Étudier la Kabbale ? (1)


«Cher David-Yits'haq, je voudrais connaître votre opinion à propos de la Kabbale. Quelle est sa définition, en quoi elle diffère, si elle le fait, des lectures traditionnelles de la Tora, ou si elle fait partie, mais bien une partie de l'étude, d'où la nécessité de le faire dans un cadre précis et en ayant déjà des connaissances approfondies sur la Tora. » (Anonyme, France)

Chère « Anonyme »,

Je vous remercie pour votre lettre et pour la confiance que vous m'accordez. Depuis plusieurs années, l'étude de la Kabbale est devenue très populaire et une activité très rémunératrice pour certains. Il est important de savoir ce qu'est la Kabbale, s'il faut l'étudier et dans l'affirmative, dans quelles conditions. Votre question va me permettre d'éclaircir ces différents aspects.

La Kabbale : c'est quoi ?

Même si la Kabbale regroupe plusieurs milliers de livres édités depuis plusieurs siècles, sa racine repose sur un seul ouvrage : le Zohar. Écrit par Rabbi Chim'on bar Yo'haï – il y a environ 1 900 années – il fut rédigé par Inspiration divine. Cela signifie que D-ieu nous a donné les fondements de la Kabbale et qu'il ne s'agit donc pas seulement de déductions ou de réflexions de nos Sages.
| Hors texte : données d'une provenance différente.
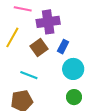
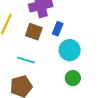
brown square: (39, 48) -> (34, 32), turned -30

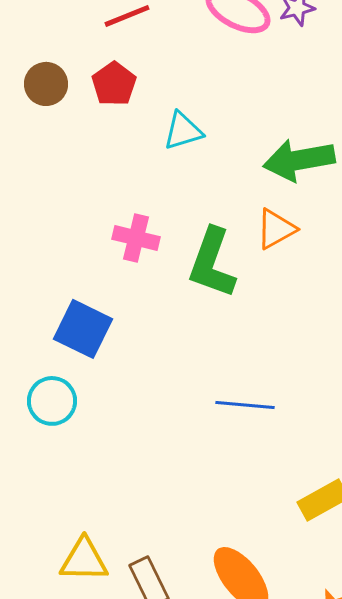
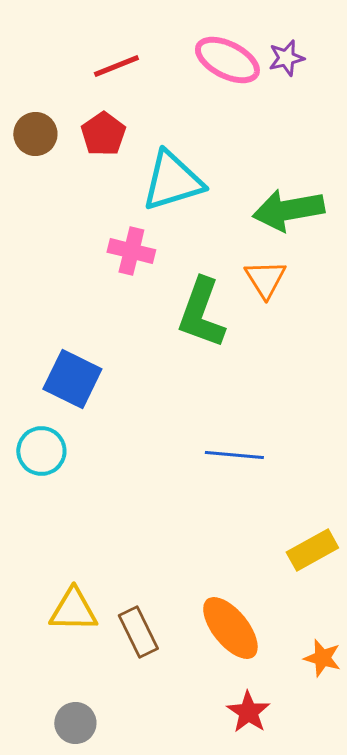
cyan triangle: (183, 131) -> (172, 181), size x1.6
orange triangle: (276, 229) -> (265, 279), turned -33
pink cross: (136, 238) -> (131, 251), moved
Ceci est important à savoir car les personnes qui n'étudient pas la kabbale disent – en quelque sorte – au Maître du monde qu'elles peuvent vivre sans étudier la totalité de Sa parole ! Ainsi, je réponds d'une façon positive à la première partie de votre question : il faut bel et bien étudier la Kabbale.

Cet article ne me permet évidemment pas de décrire tous les aspects de la Kabbale : ses courants, ses principaux auteurs... Il suffira de dire que les ouvrages qui s'y réfèrent abondent et que nous voyons presque chaque semaine un nouveau livre nous en exposer ses fondements, ses particularités...

De cette diversité est né un problème : quel auteur peut être qualifié de kabbaliste afin de pouvoir avoir notre confiance et quels moyens avons-nous de vérifier si le livre que nous désirons lire est « kacher »? Ceci n'est pas un détail et de nombreuses personnes mettent la totalité de leur vie spirituelle en danger en lisant n'importe quel livre, de n'importe quel auteur. Une personne qui mange kacher vérifie toujours si l'aliment qu'elle désire consommer est autorisé ; il faut absolument avoir la même exigence envers nos lectures (et ceci ne se limite pas à la Kabbale.)

La lecture du Zohar nous révèle un fait indéniable : certains concepts y sont décrits d'une façon compréhensibles pour la plupart des personnes qui l'étudient d'une façon sérieuse et régulière. Cependant, d'autres font référence à des notions plus complexes qu'il est impossible de saisir sans avoir atteint auparavant un niveau extrêmement élevé de Sagesse et de connaissance. En d'autres termes, une lecture encadrée du Zohar – dans laquelle le lecteur cherche à comprendre ce qui lui est possible de concevoir et laisse de côté le reste – est conseillée.

Malgré tout, la personne qui est incapable de lire le Zohar en son texte originel et qui dépend d'une traduction doit s'en remettre aux qualités du traducteur. Ceci est une véritable difficulté pour les lecteurs francophones car – à ma connaissance – aucune traduction en français est suffisamment fiable pour mériter notre confiance absolue.

Bien sûr, il faut réaliser que nous ne faisons pas seulement allusion à la qualité littéraire de la traduction, mais également à celle du traducteur. Ceci est un principe incontournable : une personne qui ne vit pas d'une façon stricte selon les commandement bibliques et rabbiniques ne possède aucune qualification pour recevoir notre confiance et sa traduction ne peut pas être lue. Voilà donc qu'un nombre important de personnes se retrouvent devant une impasse : la lecture du Zohar est conseillée, mais leur manque de connaissance linguistique – ainsi que l'absence de traduction fiable – la rend impossible !

C'est pour cette raison qu'il préférable de s'orienter vers des ouvrages d'introduction qui possèdent l'avantage d'être rédigés dans une langue que nous comprenons et parmi lesquels il est possible de trouver plusieurs auteurs dignes de confiance.